Data Life Cycle
Research data passes through many processes from creation to (voluntary or accidental) destruction. While data is generated by our submitters/contributors, nmrXiv aims at supporting all subsequent stages of the data lifecycle, starting with data deposition. Using various sources and community involvement/incentives, we will endeavour to procure and disseminate raw NMR data that is currently not required (e.g., by journals or funding agencies) to be shared.
Deposition: User(s) can submit their datasets to the repository using our easy-to-use interface, or an electronic lab notebook such as Chemotion ELN. Using smart lab notebooks enables easy integration with commonly used software. We ensure that the submitted data sets are in accordance with minimum information standards and additional requirements set by the domain experts and funders. The submitter can then enrich their dataset with additional information (taxonomic and genomic information, related publication) according to standards defined by the community, with some metadata and acquisition parameters being pre-populated.
Processing/Archiving/Distribution: nmrXiv infrastructure will convert the data into the standard formats using workflows over distributed infrastructure.
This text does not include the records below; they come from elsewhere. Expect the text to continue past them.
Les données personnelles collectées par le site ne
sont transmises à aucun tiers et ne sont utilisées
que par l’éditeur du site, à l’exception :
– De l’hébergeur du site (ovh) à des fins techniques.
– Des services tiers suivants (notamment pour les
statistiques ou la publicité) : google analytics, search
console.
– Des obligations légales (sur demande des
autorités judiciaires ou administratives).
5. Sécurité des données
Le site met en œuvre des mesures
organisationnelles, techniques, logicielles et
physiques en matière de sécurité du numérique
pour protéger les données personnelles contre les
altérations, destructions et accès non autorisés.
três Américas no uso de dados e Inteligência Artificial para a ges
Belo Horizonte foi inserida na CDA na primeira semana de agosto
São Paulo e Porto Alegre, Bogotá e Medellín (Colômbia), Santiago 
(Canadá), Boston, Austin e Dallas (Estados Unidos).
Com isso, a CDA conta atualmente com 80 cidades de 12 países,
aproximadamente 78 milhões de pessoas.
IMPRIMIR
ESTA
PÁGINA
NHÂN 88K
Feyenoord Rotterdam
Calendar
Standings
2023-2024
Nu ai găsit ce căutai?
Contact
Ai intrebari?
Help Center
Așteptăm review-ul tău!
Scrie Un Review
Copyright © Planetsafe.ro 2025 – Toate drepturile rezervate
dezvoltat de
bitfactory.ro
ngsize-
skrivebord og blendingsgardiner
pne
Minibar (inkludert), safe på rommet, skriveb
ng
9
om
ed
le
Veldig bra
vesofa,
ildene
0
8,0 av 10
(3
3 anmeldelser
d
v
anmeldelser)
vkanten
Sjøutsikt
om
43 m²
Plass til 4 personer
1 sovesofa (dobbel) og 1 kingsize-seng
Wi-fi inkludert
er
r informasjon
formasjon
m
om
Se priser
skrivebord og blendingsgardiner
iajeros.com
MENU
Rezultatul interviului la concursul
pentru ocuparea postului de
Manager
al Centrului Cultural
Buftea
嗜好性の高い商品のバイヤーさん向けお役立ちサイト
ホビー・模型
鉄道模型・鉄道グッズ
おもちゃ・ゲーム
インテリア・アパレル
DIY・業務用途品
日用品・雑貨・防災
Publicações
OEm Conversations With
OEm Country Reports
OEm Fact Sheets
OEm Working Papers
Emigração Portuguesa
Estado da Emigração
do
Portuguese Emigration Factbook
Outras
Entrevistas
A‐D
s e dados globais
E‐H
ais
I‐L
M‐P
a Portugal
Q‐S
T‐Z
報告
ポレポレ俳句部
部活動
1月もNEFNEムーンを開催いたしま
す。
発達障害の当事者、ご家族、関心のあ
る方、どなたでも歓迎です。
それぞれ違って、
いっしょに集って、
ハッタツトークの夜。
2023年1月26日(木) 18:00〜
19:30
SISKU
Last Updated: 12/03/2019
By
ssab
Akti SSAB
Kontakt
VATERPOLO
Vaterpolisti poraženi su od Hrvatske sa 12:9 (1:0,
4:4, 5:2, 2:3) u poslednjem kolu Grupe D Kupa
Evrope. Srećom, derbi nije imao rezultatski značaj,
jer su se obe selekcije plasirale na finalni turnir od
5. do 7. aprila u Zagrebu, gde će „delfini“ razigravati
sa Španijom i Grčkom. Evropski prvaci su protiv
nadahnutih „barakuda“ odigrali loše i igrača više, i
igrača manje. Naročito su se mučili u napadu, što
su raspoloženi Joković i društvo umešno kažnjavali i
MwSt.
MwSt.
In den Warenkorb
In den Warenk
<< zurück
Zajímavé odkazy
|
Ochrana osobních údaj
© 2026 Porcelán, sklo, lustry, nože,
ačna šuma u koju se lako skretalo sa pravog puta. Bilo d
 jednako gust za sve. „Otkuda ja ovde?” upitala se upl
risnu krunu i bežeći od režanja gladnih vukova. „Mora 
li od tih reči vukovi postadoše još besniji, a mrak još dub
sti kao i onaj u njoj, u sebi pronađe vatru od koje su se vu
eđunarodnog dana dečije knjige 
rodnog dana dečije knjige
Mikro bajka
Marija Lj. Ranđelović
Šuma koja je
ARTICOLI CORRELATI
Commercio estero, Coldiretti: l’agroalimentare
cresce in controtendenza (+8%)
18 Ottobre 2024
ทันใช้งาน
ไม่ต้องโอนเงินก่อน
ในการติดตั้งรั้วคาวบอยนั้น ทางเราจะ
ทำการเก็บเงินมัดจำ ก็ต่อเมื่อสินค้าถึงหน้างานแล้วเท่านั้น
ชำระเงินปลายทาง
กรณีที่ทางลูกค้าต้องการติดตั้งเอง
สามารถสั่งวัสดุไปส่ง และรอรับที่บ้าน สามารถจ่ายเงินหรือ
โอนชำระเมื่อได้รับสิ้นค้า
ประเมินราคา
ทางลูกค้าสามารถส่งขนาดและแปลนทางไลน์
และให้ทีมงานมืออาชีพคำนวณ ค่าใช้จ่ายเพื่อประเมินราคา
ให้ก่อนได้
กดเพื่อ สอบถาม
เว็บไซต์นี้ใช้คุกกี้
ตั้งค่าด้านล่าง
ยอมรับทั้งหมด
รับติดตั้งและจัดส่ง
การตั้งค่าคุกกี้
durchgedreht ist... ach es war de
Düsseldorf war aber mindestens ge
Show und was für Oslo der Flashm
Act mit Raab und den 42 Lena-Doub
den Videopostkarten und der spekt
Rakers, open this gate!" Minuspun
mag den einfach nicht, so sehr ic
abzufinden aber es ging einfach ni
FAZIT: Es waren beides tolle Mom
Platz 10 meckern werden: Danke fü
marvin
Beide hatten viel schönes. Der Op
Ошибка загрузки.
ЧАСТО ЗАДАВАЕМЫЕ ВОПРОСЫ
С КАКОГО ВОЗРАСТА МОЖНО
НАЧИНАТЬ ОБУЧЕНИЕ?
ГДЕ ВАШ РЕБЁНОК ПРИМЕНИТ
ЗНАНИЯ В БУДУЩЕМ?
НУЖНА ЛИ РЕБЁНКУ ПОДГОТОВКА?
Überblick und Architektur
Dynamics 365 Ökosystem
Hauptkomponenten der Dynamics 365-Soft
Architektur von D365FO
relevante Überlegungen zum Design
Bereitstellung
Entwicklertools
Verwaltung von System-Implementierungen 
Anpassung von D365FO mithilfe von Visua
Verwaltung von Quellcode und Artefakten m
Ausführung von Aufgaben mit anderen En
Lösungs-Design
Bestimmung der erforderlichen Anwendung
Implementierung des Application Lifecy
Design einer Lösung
Data and associated metadata will be processed, stored, and archived following the RDM best practises such as BagIt.
Archiving: Once deposited, the users receive a stable identifier, typically a DOI hyperlink that remains unchanged for the resource's lifetime. As nmrXiv will issue DOIs, any deposited data will immediately have a stable identifier that can point to the dataset and allow its re-use or repurposing. This fully accommodates manuscript submission, peer review, and post-acceptance needs. nmrXiv will also develop restricted access models that allow only authorized reviewers to access the author's original NMR data. Upon acceptance, the DOI-labeled datasets will become publicly accessible.
nmrXiv will also support DOI Versioning, allowing users to update their data while maintaining modification records. In DOI Versioning, the DOI assigned to a dataset will always point to the latest version, while specific DOIs are assigned to specific versions. This will allow nmrXiv to manage data, e.g., structural revisions, without breaking the DOI link in publications.
Other Sources of Data
nmrXiv will not be limited to publication-related applications. We also envision and make an effort towards characterizing a set of well-known "flagship" Natural Products (NP) and deposit these data in nmrXiv.
Harvard's Dataverse
An existing comprehensive set of publicly available NMR data for +40 of the most well-studied bioactive NPs (already publicly available via Harvard's Dataverse) will be integrated into nmrXiv.
NMRShiftDB
nmrXiv will strive to make data accessible for machines (making use of ontologies), while ensuring it remains human-readable. The data can be utilized through external tools using the APIs and nmrXiv processing tools. Any data available publicly on the platform will be re-usable under FAIR and Open licenses. That way, this data can be re-used for incremental or completely new research by any user.